We investigated whether differences in cognitive performance between people living with HIV (PLWH) and comparable HIV-negative people were mediated or moderated by depressive symptoms and lifestyle factors.
A cross-sectional study of 637 ‘older’ PLWH aged ≥ 50 years, 340 ‘younger’ PLWH aged < 50 years and 276 demographically matched HIV-negative controls aged ≥ 50 years enrolled in the Pharmacokinetic and Clinical Observations in People over Fifty (POPPY) study was performed. Cognitive function was assessed using a computerized battery (CogState). Scores were standardized into Z-scores [mean = 0; standard deviation (SD) = 1] and averaged to obtain a global Z-score. Depressive symptoms were evaluated via the Patient Health Questionnaire (PHQ-9). Differences between the three groups and the effects of depression, sociodemographic factors and lifestyle factors on cognitive performance were evaluated using median regression. All analyses accounted for age, gender, ethnicity and level of education.
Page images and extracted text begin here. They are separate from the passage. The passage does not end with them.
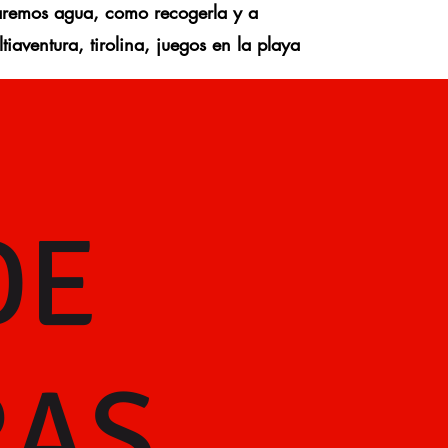
remos agua, como recogerla y a
tiaventura, tirolina, juegos en la playa
DE
RAS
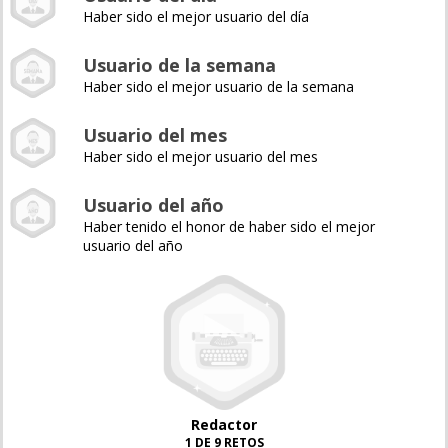
Haber sido el mejor usuario del día
Usuario de la semana
Haber sido el mejor usuario de la semana
Usuario del mes
Haber sido el mejor usuario del mes
Usuario del año
Haber tenido el honor de haber sido el mejor
usuario del año
Redactor
1 DE 9 RETOS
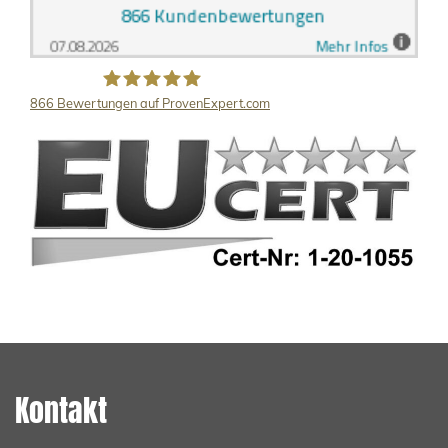
866
Bewertungen auf ProvenExpert.com
LB Detektive GmbH
Kontakt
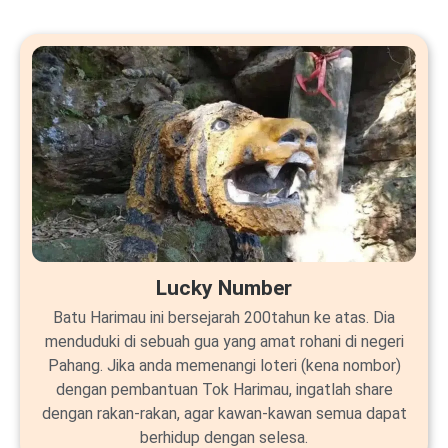
Lucky Number
Batu Harimau ini bersejarah 200tahun ke atas. Dia
menduduki di sebuah gua yang amat rohani di negeri
Pahang. Jika anda memenangi loteri (kena nombor)
dengan pembantuan Tok Harimau, ingatlah share
dengan rakan-rakan, agar kawan-kawan semua dapat
berhidup dengan selesa.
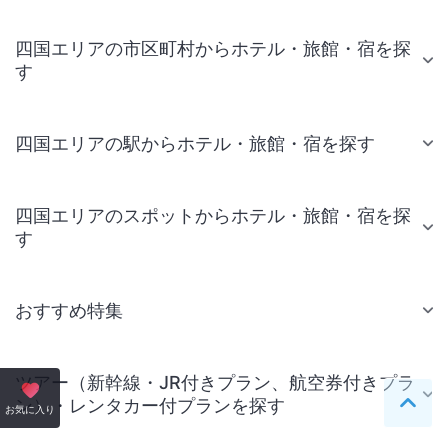
四国エリアの市区町村からホテル・旅館・宿を探
す
四国エリアの駅からホテル・旅館・宿を探す
四国エリアのスポットからホテル・旅館・宿を探
す
おすすめ特集
ツアー（新幹線・JR付きプラン、航空券付きプラ
ン）・レンタカー付プランを探す
ペー
お気に入り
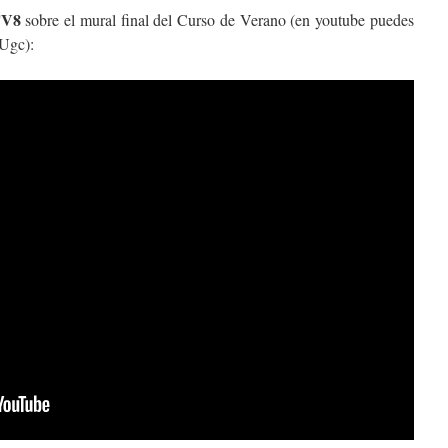
TV8
sobre el mural final del Curso de Verano (en youtube puedes
1Ugc):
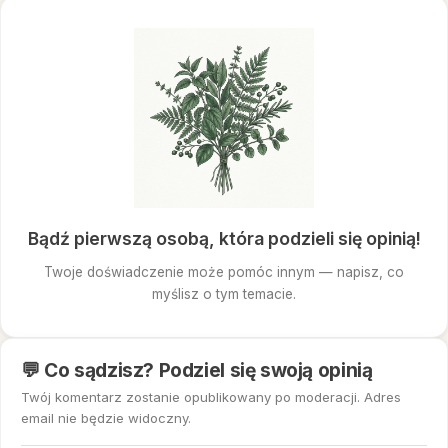
Bądź pierwszą osobą, która podzieli się opinią!
Twoje doświadczenie może pomóc innym — napisz, co
myślisz o tym temacie.
💬 Co sądzisz? Podziel się swoją opinią
Twój komentarz zostanie opublikowany po moderacji. Adres
email nie będzie widoczny.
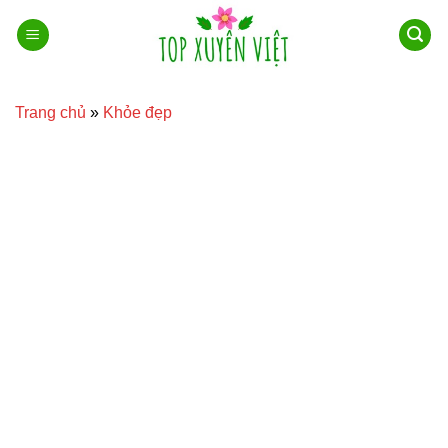
Bỏ
qua
nội
dung
Trang chủ
»
Khỏe đẹp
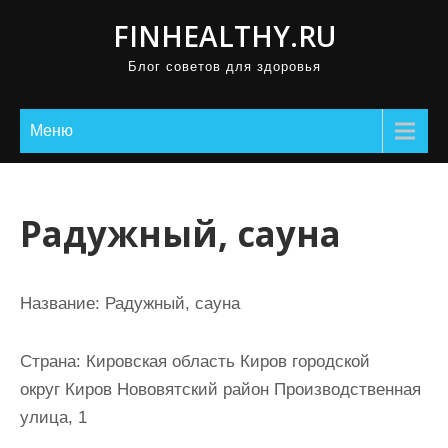
П
FINHEALTHY.RU
р
Блог советов для здоровья
о
м
о
Меню
т
а
т
Радужный, сауна
ь
к
с
Название:
Радужный, сауна
о
д
Страна:
Кировская область Киров городской
е
округ Киров Нововятский район Производственная
р
улица, 1
ж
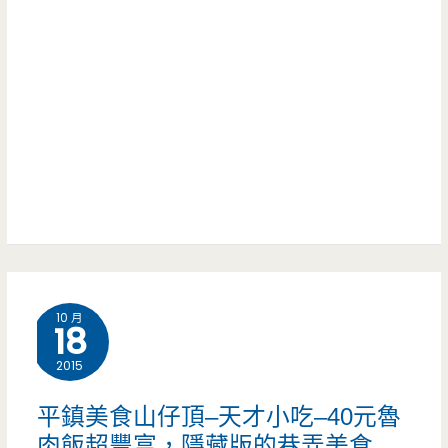
美
飯-
食
中
便
原
宜
商
又
圈
大
沒
碗
扛
棒
10 月
小
18
店，
2015
平
平鎮美食山仔頂–天才小吃–40元魯
價
肉飯超豐富，隱藏版的巷弄美食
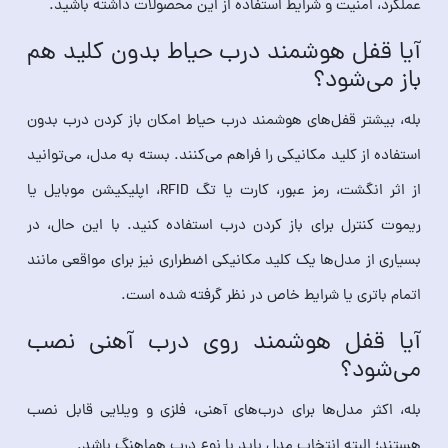
عملکرد، امنیت و شرایط استفاده از این محصولات داشته باشید.
آیا قفل هوشمند درب حیاط بدون کلید هم
باز می‌شود؟
بله، بیشتر قفل‌های هوشمند درب حیاط امکان باز کردن درب بدون
استفاده از کلید مکانیکی را فراهم می‌کنند. بسته به مدل، می‌توانید
از اثر انگشت، رمز عبور، کارت یا تگ RFID، اپلیکیشن موبایل یا
ریموت کنترل برای باز کردن درب استفاده کنید. با این حال، در
بسیاری از مدل‌ها یک کلید مکانیکی اضطراری نیز برای مواقعی مانند
اتمام باتری یا شرایط خاص در نظر گرفته شده است.
آیا قفل هوشمند روی درب آهنی نصب
می‌شود؟
بله، اکثر مدل‌ها برای درب‌های آهنی، فلزی و ویلایی قابل نصب
هستند؛ البته انتخاب مدل باید با نوع درب هماهنگ باشد.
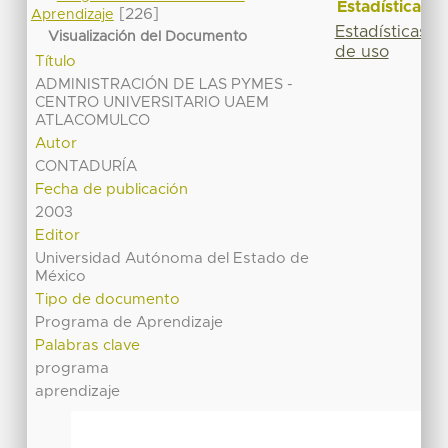
Estadísticas
[226]
Aprendizaje
Estadísticas
Visualización del Documento
de uso
Título
ADMINISTRACIÓN DE LAS PYMES -
CENTRO UNIVERSITARIO UAEM
ATLACOMULCO
Autor
CONTADURÍA
Fecha de publicación
2003
Editor
Universidad Autónoma del Estado de
México
Tipo de documento
Programa de Aprendizaje
Palabras clave
programa
aprendizaje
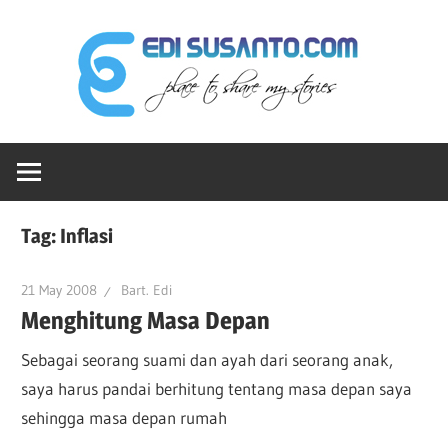
Skip
Edi
to
content
Sus
Ruang-
dot
ku
Untuk
Berbagi
Co
Tag:
Inflasi
Cerita
21 May 2008
Bart. Edi
Menghitung Masa Depan
Sebagai seorang suami dan ayah dari seorang anak,
saya harus pandai berhitung tentang masa depan saya
sehingga masa depan rumah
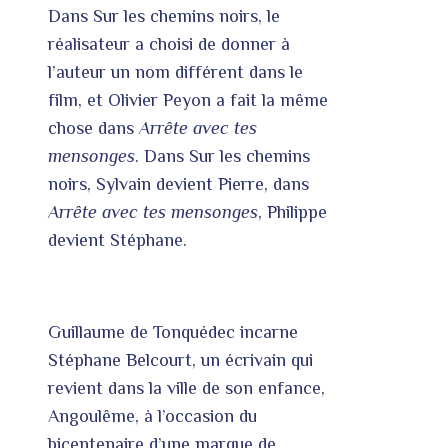
Dans Sur les chemins noirs, le
réalisateur a choisi de donner à
l’auteur un nom différent dans le
film, et Olivier Peyon a fait la même
chose dans
Arrête avec tes
mensonges
. Dans Sur les chemins
noirs, Sylvain devient Pierre, dans
Arrête avec tes mensonges
, Philippe
devient Stéphane.
Guillaume de Tonquédec incarne
Stéphane Belcourt, un écrivain qui
revient dans la ville de son enfance,
Angoulême, à l’occasion du
bicentenaire d’une marque de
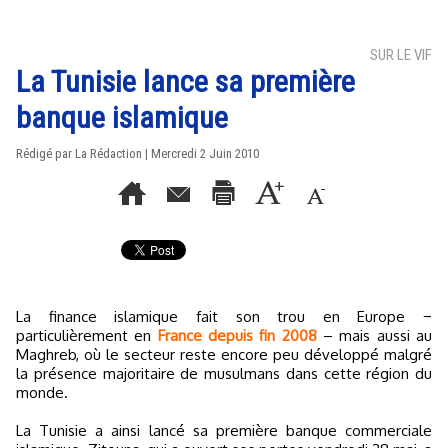
SUR LE VIF
La Tunisie lance sa première
banque islamique
Rédigé par La Rédaction | Mercredi 2 Juin 2010
La finance islamique fait son trou en Europe −
particulièrement en
France depuis fin 2008
– mais aussi au
Maghreb, où le secteur reste encore peu développé malgré
la présence majoritaire de musulmans dans cette région du
monde.
La Tunisie a ainsi lancé sa première banque commerciale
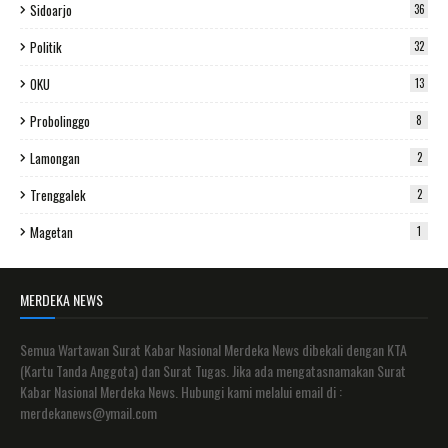
Sidoarjo
36
Politik
32
OKU
13
Probolinggo
8
Lamongan
2
Trenggalek
2
Magetan
1
MERDEKA NEWS
Semua Wartawan Surat Kabar Nasional Merdeka News dibekali dengan KTA
(Kartu Tanda Anggota) dan Surat Tugas. Jika ada mengatasnamakan Surat
Kabar Nasional Merdeka News. Hubungi kami melalui email di :
merdekanews@ymail.com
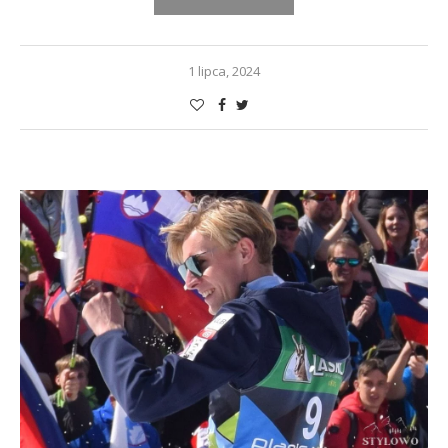
1 lipca, 2024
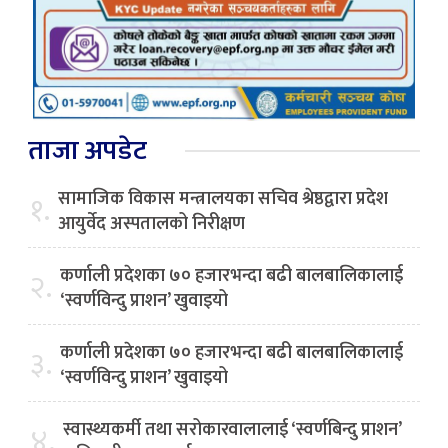
ताजा अपडेट
सामाजिक विकास मन्त्रालयका सचिव श्रेष्ठद्वारा प्रदेश
१.
आयुर्वेद अस्पतालको निरीक्षण
कर्णाली प्रदेशका ७० हजारभन्दा बढी बालबालिकालाई
२.
‘स्वर्णविन्दु प्राशन’ खुवाइयो
कर्णाली प्रदेशका ७० हजारभन्दा बढी बालबालिकालाई
३.
‘स्वर्णविन्दु प्राशन’ खुवाइयो
स्वास्थ्यकर्मी तथा सरोकारवालालाई ‘स्वर्णबिन्दु प्राशन’
४.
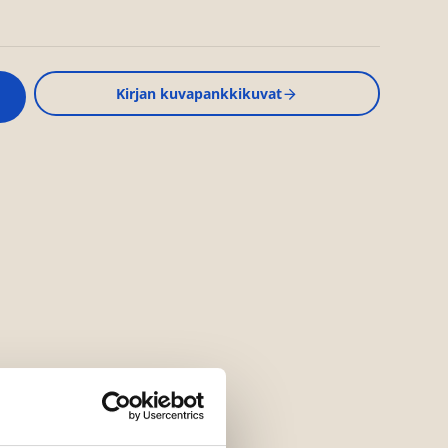
Kirjan kuvapankkikuvat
After adjustment for sociodemographic factors, older and younger PLWH had poorer overall cognitive scores than older HIV-negative controls (P < 0.001 and P = 0.006, respectively). Moderate or severe depressive symptoms were more prevalent in both older (27%; P < 0.001) and younger (21%; P < 0.001) PLWH compared with controls (8%). Depressive symptoms (P < 0.001) and use of hashish (P = 0.01) were associated with lower cognitive function; alcohol consumption (P = 0.02) was associated with better cognitive scores. After further adjustment for these factors, the difference between older PLWH and HIV-negative controls was no longer significant (P = 0.08), while that between younger PLWH and older HIV-negative controls remained significant (P = 0.01).
Poorer cognitive performances in PLWH compared with HIV-negative individuals were, in part, mediated by the greater prevalence of depressive symptoms and recreational drug use reported by PLWH.